## Work instructions
Copy out once more, exactly, the line with "n esittelivät Viaplayn" and all the lines after it, up to the last line of the data.

[Stored data entries]
---
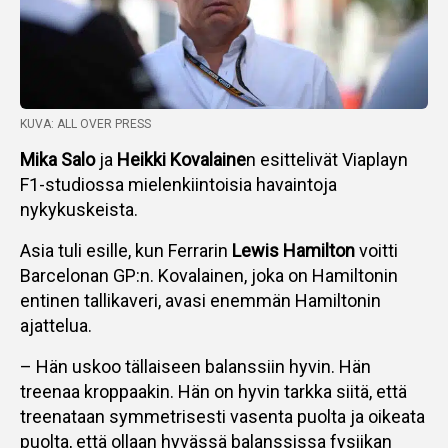
KUVA: ALL OVER PRESS
Mika Salo
ja
Heikki Kovalaine
n esittelivät Viaplayn
F1-studiossa mielenkiintoisia havaintoja
nykykuskeista.
Asia tuli esille, kun Ferrarin
Lewis Hamilton
voitti
Barcelonan GP:n. Kovalainen, joka on Hamiltonin
entinen tallikaveri, avasi enemmän Hamiltonin
ajattelua.
– Hän uskoo tällaiseen balanssiin hyvin. Hän
treenaa kroppaakin. Hän on hyvin tarkka siitä, että
treenataan symmetrisesti vasenta puolta ja oikeata
puolta, että ollaan hyvässä balanssissa fysiikan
---
## Result for this exercise
n esittelivät Viaplayn
F1-studiossa mielenkiintoisia havaintoja
nykykuskeista.
Asia tuli esille, kun Ferrarin
Lewis Hamilton
voitti
Barcelonan GP:n. Kovalainen, joka on Hamiltonin
entinen tallikaveri, avasi enemmän Hamiltonin
ajattelua.
– Hän uskoo tällaiseen balanssiin hyvin. Hän
treenaa kroppaakin. Hän on hyvin tarkka siitä, että
treenataan symmetrisesti vasenta puolta ja oikeata
puolta, että ollaan hyvässä balanssissa fysiikan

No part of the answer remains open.